Solitude has played a critical role in my own leadership journey. Comfortableness with solitude has been imbedded in me since early childhood where I grew up in a home and neighborhood without children my age. As my ministry and life responsibilities grew I found I needed even more solitude. Solitude created a sacred space for me where I became more conscious of what I was feeling, what was going on inside of me, and what God was saying to me.
I discovered solitude is most needed when I am hyper-functioning in a hyper-extroverted environment. Unquestionably, a contributing factor to the public and private failures prevalent in today’s church leaders is the rushing river of religious activity that is not preceded and fed by a still lake of religious inactivity. When we get alone with God and wait in solitude until the Spirit shows up, then when we take action our activity has significance because God prepared us for it.
Solitude by definition is a state of mind where the mind is isolated from the input of other minds. It can happen in a remote forest or in a busy coffee shop. The key element is mental isolation. Counter-intuitively, solitude is always productive. Solitude may produce the intangible result of the resting and restoring of the body, mind, and soul or spur reflection that produces clear insights and tangible actions.
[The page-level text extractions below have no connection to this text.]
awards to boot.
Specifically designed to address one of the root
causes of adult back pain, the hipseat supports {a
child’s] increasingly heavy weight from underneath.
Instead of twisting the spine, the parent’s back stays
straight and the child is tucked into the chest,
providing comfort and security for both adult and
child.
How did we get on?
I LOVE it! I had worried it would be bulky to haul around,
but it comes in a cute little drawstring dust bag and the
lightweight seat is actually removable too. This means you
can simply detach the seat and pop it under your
To see the more tangible results of solitude requires a purposefulness that begins with the end in mind. It requires working your mind actively, not passively. It demands that you focus your thoughts without distraction. Our minds are too accessible today with too many fragmented and shallow inputs that intrude and keep us from purposeful reflection and focused thinking. Today it takes a conscious and disciplined effort to unplug and make one’s mind inaccessible.
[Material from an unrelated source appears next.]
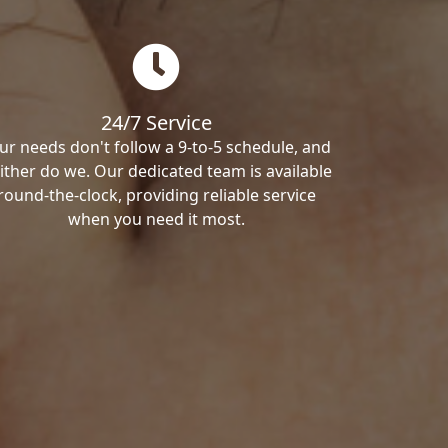
24/7 Service
ur needs don't follow a 9-to-5 schedule, and
ither do we. Our dedicated team is available
round-the-clock, providing reliable service
when you need it most.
Through fascinating case studies of past and present leaders, Raymond Kethledge and Michael Irwin in their book, Lead Yourself First, show how leaders throughout history have routinely used solitude to function more effectively as leaders. From “tractor time” to “wall time” to “nature time” effective leaders commit to the hard work of time alone as a foundation of their personal leadership.
Finding Purpose in Solitude
Not surprisingly, intentional leaders have different purposes for the use of solitude based upon the needs of the moment. These may include clarity, creativity, conviction, confidence and courage.
Clarity: Solitude helps me think through steps and outcomes when I’m confronted with a complex, convoluted, and jumbled mass of information. Solitude allows for the confluence of my concrete analytical thought with my subconscious intuitive thought.
Creativity: In the midst of solitude I frequently see third alternatives, think outside the box, and experience “aha” moments. In times of solitude I make connections and discover new paradigms that challenge my underlying assumptions and spark new ways of thinking and acting.
Conviction: Solitude allows for introspection and reflection on myself, my beliefs, and my values. It leads me to be my truest, most authentic, and best self.
Confidence: Solitude provides me the confidence that my decisions are aligned with God’s will and reflect Spirit guided counsel and wisdom.
Courage: Many leadership decisions have far reaching impact and provoke criticism and actions that have emotional and material consequences for ourselves, our families, and our congregations. Solitude is the birthplace of the courage to make those decisions anyway and to act in the face of fear.
Committing to the hard work of time alone is a message needed now more than ever for church leaders. Jim Collins said it well…….”Today’s leaders must be disciplined leaders who create the quiet space for disciplined thought that helps them summon the strength for disciplined action.”